Niederer, Caro
Born 1963 in Zurich, Switzerland, lives in Zurich
Her pictures are ordinary, banal, and in a way also charming, and this why they provoke. After all, who today is daring enough to paint charming pictures? Caro Niederer is not afraid of this. In the 1990s, she began to paint rather small superficial pictures using tourist brochures, postcards, and souvenirs that she brought back from her holidays. Her flat surfaces resemble the works of the late 19th-century Swiss painter Ferdinand Hodler. But as opposed to Hodler’s bleak paintings, Niederer’s pictures are characterized by their often flashy colours, an approach that has remained with her to this day. On one of her latest pictures from 2011, Desk, View and Chandelier, we see the bright-red top of a round table with colourful flowers in a vase on a rich blue background, a colourful picture on the wall, and a glowing yellow light above the table.
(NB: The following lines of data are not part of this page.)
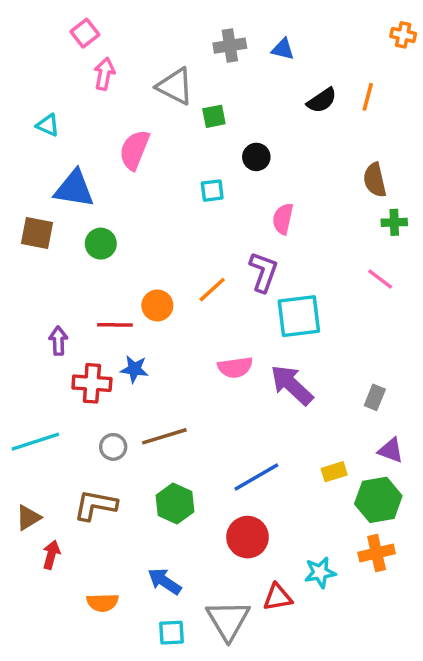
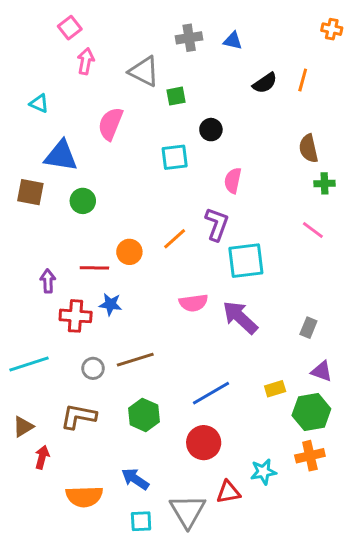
cyan square: (212, 191) -> (175, 157), size x1.4
orange semicircle: (103, 602) -> (84, 496), size x1.4

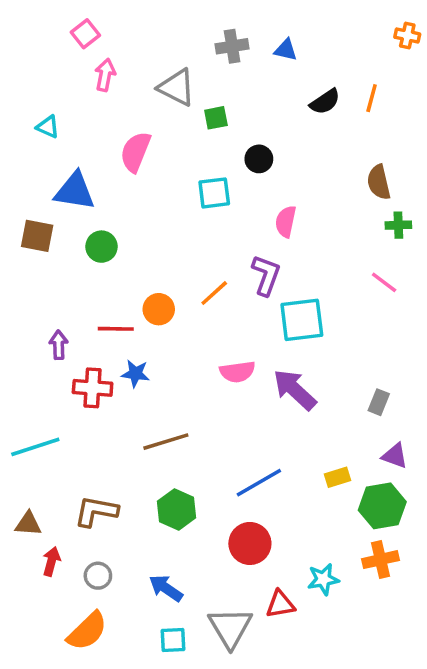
gray circle: (93, 368) -> (98, 576), moved
brown triangle: (23, 427) -> (28, 524), turned 35
orange semicircle: (84, 496) -> (87, 631), moved, turned -42

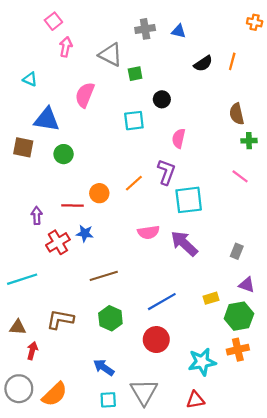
red cross: (93, 388) -> (58, 242), turned -35
gray circle: (98, 576) -> (19, 389), moved, size x1.6
cyan star: (323, 579) -> (202, 362), size x1.4
red triangle: (280, 604) -> (195, 400), moved

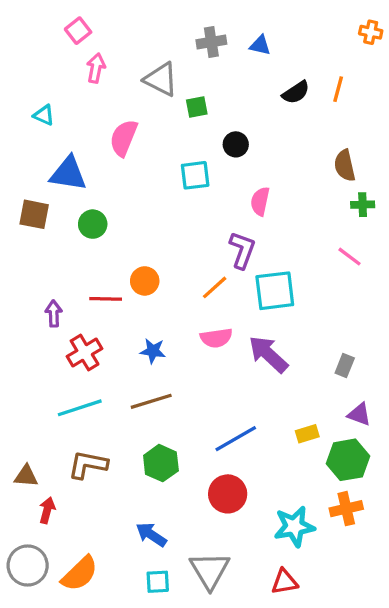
orange line: (134, 183) -> (215, 287), moved
blue star: (85, 233) -> (153, 351), moved
cyan line: (22, 279) -> (80, 408), moved

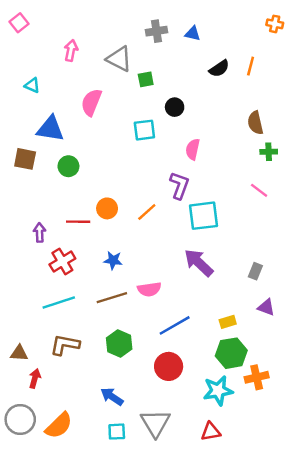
pink square: (78, 31) -> (19, 23), moved
orange line: (215, 287) -> (147, 212), moved
pink semicircle: (216, 338) -> (149, 289), moved
green hexagon: (348, 460) -> (231, 353), moved

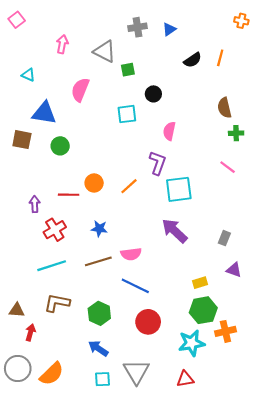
blue triangle: (193, 34) -> (169, 29), turned -48
blue line: (175, 325) -> (135, 286), moved, turned 56
green hexagon: (119, 344) -> (99, 313), moved

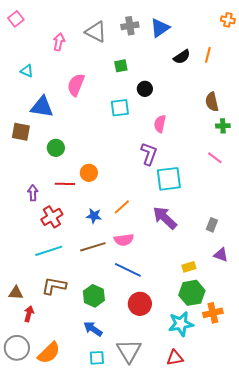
blue triangle: (169, 29) -> (160, 28), size x1.5
gray triangle: (105, 52) -> (96, 32), moved
green circle: (60, 146) -> (56, 148), moved
orange line: (129, 186) -> (122, 207), moved

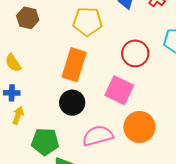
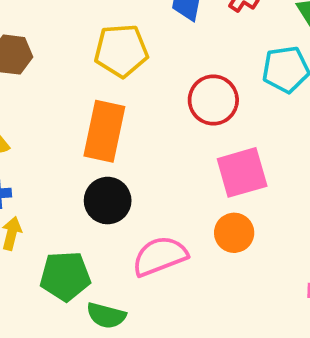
pink square: (119, 90) -> (242, 172), moved, turned -36
orange circle: (139, 127) -> (234, 233), size x0.7

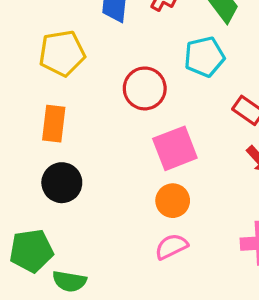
orange rectangle: (104, 131) -> (54, 124), size x0.7
pink semicircle: (160, 256) -> (171, 247), moved, size x0.7

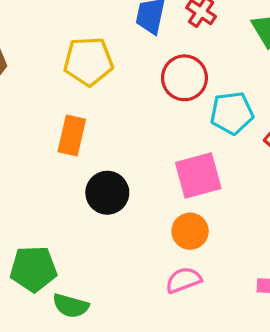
cyan pentagon: (204, 57) -> (232, 113), moved
red circle: (145, 88) -> (184, 78), moved
black circle: (62, 183) -> (107, 193), moved

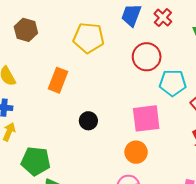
orange rectangle: (72, 136) -> (58, 80), moved
black circle: (107, 193) -> (88, 121), size x0.7

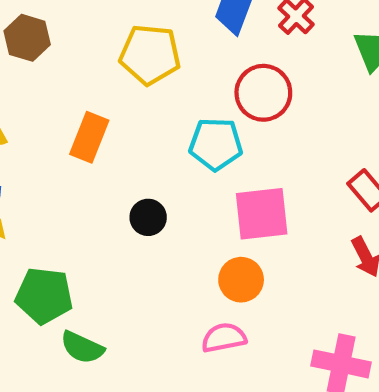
cyan pentagon: (173, 83) -> (216, 144), moved

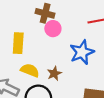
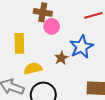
yellow semicircle: (30, 70) -> (33, 68), turned -30
brown star: (54, 73) -> (61, 58), moved

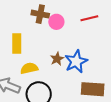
pink circle: (52, 26) -> (56, 22), moved
blue star: (81, 47) -> (76, 61), moved

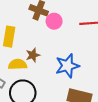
brown star: (57, 59) -> (33, 55), moved

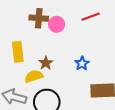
blue star: (67, 66) -> (82, 63), size x0.6

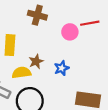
pink circle: (57, 24) -> (70, 32), moved
blue star: (82, 63) -> (62, 68), moved

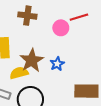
brown star: (36, 61) -> (32, 60), size x1.6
Niederer has never abandoned this colourfulness, even though she also worked with sepia ink techniques—brownish grey drawings made with natural ink taken from an octopus, which was used in the Middle Ages. Thus, her sepia drawings, showing in particular nature, parks and the seaside, seem not only romantic but also nostalgic, because they remind us of drawings that we are familiar with from art history.
In addition to pictures and drawings, Niederer also works with huge hand-woven rugs. She takes her own photos with her own children, for example, bathing in a lake, photos of flowers in a vase, or known European works of art, and has the images woven on colourful silk rugs at a special Shanghai manufacturer. In contrast with traditional European tapestries, unusual and original works are created with the non-European cultural perspective of Chinese weavers.
And this is what Niederer is interested in—everyday life and art in entirely common contexts. One of her exhibitions was entitled “Living with Art”—i.e. art for everyday life, and not for museums and professionals. Thus, Niederer understands her work not only as an attempt to find and display what is etched into our memory—such as a sunny afternoon with children at a lake—but also an attempt to return art to the roots of everyday life. This also led her to document her own pictures that are part of private collections with photos—she prefers to see them among messy desks, armchairs and cluttered shelves, because art is to be lived with.